Margaret and Murray came to Geneva again for the academic year 1979/1980. They were living in an apartment in the same group of buildings as us. Schu, my wife, who died at the same age as Murray from a similar disease, became a close friend of Margaret, who was a typically British girl: very reserved, very intelligent and possessing a good sense of humour. An extraordinary friendship grew between Margaret and Schu. When the Gell-Manns left Geneva for Pasadena, Margaret knew that there was something wrong with her health. Back in the US she discovered that she had cancer. I do not know the number of transatlantic trips that we made – sometimes both of us, sometimes Schu alone – to help. In between, Schu and Margaret had an extensive correspondence. It is nice that the ashes of Murray will be close to Margaret.

After Margaret’s death, we all kept in touch. We met in many places: Paris, Pasadena, Beyrouth, Geneva and Bern. Of these, two stand out. In 2004 Murray attended a meeting of linguists at the University of Geneva.

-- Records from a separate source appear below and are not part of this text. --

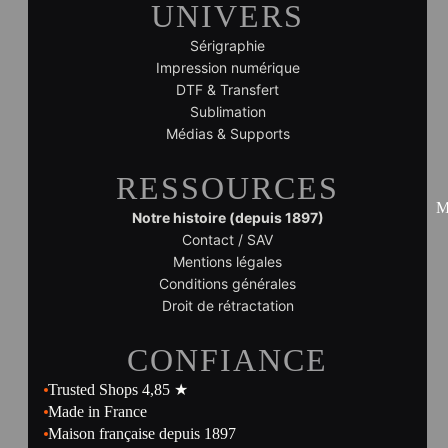
UNIVERS
Sérigraphie
Impression numérique
DTF & Transfert
Sublimation
Médias & Supports
RESSOURCES
M
Notre histoire (depuis 1897)
Contact / SAV
Mentions légales
Conditions générales
Droit de rétractation
CONFIANCE
Trusted Shops 4,85 ★
Made in France
Maison française depuis 1897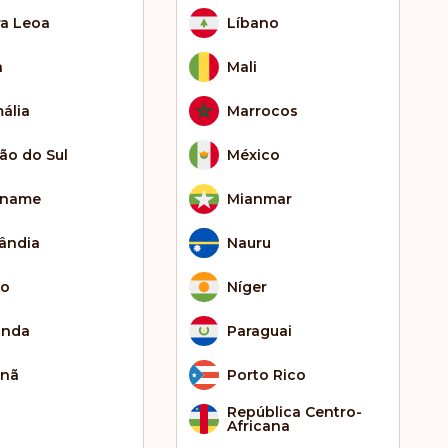
ra Leoa
Líbano
a
Mali
ália
Marrocos
ão do Sul
México
iname
Mianmar
lândia
Nauru
go
Níger
anda
Paraguai
tnã
Porto Rico
República Centro-
Africana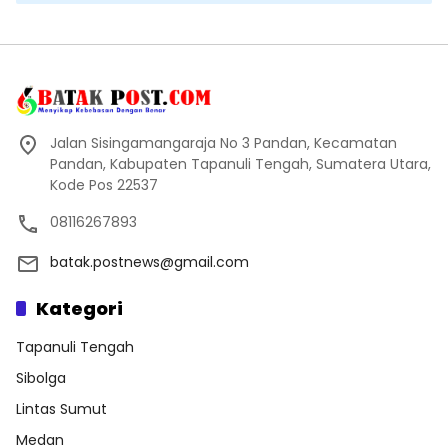
Jalan Sisingamangaraja No 3 Pandan, Kecamatan
Pandan, Kabupaten Tapanuli Tengah, Sumatera Utara,
Kode Pos 22537
08116267893
batak.postnews@gmail.com
Kategori
Tapanuli Tengah
Sibolga
Lintas Sumut
Medan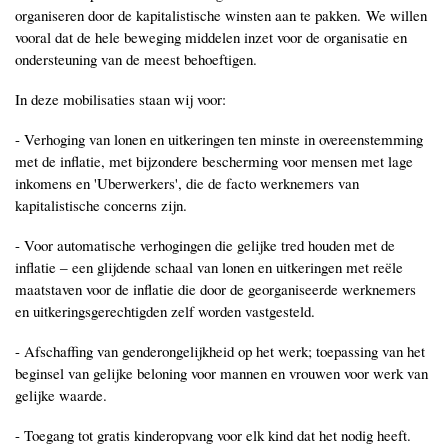
organiseren door de kapitalistische winsten aan te pakken. We willen
vooral dat de hele beweging middelen inzet voor de organisatie en
ondersteuning van de meest behoeftigen.
In deze mobilisaties staan wij voor:
- Verhoging van lonen en uitkeringen ten minste in overeenstemming
met de inflatie, met bijzondere bescherming voor mensen met lage
inkomens en 'Uberwerkers', die de facto werknemers van
kapitalistische concerns zijn.
- Voor automatische verhogingen die gelijke tred houden met de
inflatie ‒ een glijdende schaal van lonen en uitkeringen met reële
maatstaven voor de inflatie die door de georganiseerde werknemers
en uitkeringsgerechtigden zelf worden vastgesteld.
- Afschaffing van genderongelijkheid op het werk; toepassing van het
beginsel van gelijke beloning voor mannen en vrouwen voor werk van
gelijke waarde.
- Toegang tot gratis kinderopvang voor elk kind dat het nodig heeft.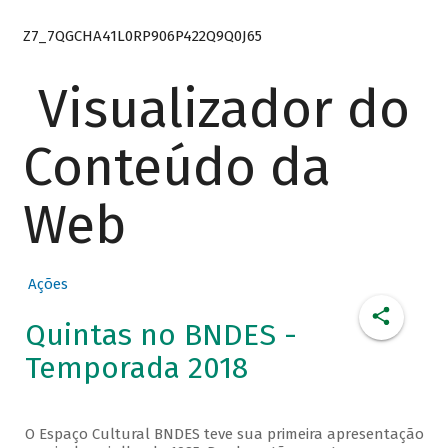
Z7_7QGCHA41L0RP906P422Q9Q0J65
Visualizador do
Conteúdo da
Web
Ações
Quintas no BNDES -
Temporada 2018
O Espaço Cultural BNDES teve sua primeira apresentação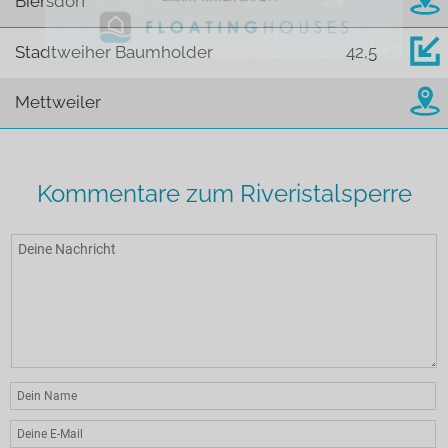
Biersdorf
Stadtweiher Baumholder
42,5
Mettweiler
Kommentare zum Riveristalsperre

He proposed to give a talk at CERN on the origin and evolution of languages. Luis Alvarez-Gaumé and I accepted. It was absolutely fantastic. I regret that we don’t have a written version, but we certainly have tapes. The second occasion was in Bern. Every year the Swiss confederation gives the Einstein Medal to someone suggested by the University of Bern. The 2005 medal was a special one because this was 100 years after Einstein’s trilogy of fundamental discoveries. The candidate had to be of an extremely high level, so Murray was chosen. At the ceremony in Bern, Schu decided to wear a brooch that had been given to her by Murray to thank her for what she did for Margaret. The brooch represented Hopi “skinwalkers”. During lunch, however, the brooch disappeared. Either it had been lost or stolen. We were extremely unhappy and could not refrain from telling this to Murray. Some time later, Schu received a parcel containing a new brooch; an illustration of Murray’s faithfulness in friendship. 

  • This article is an updated version of a tribute published on the occasion of Gell-Mann’s 80th birthday (CERN Courier April 2010 p27).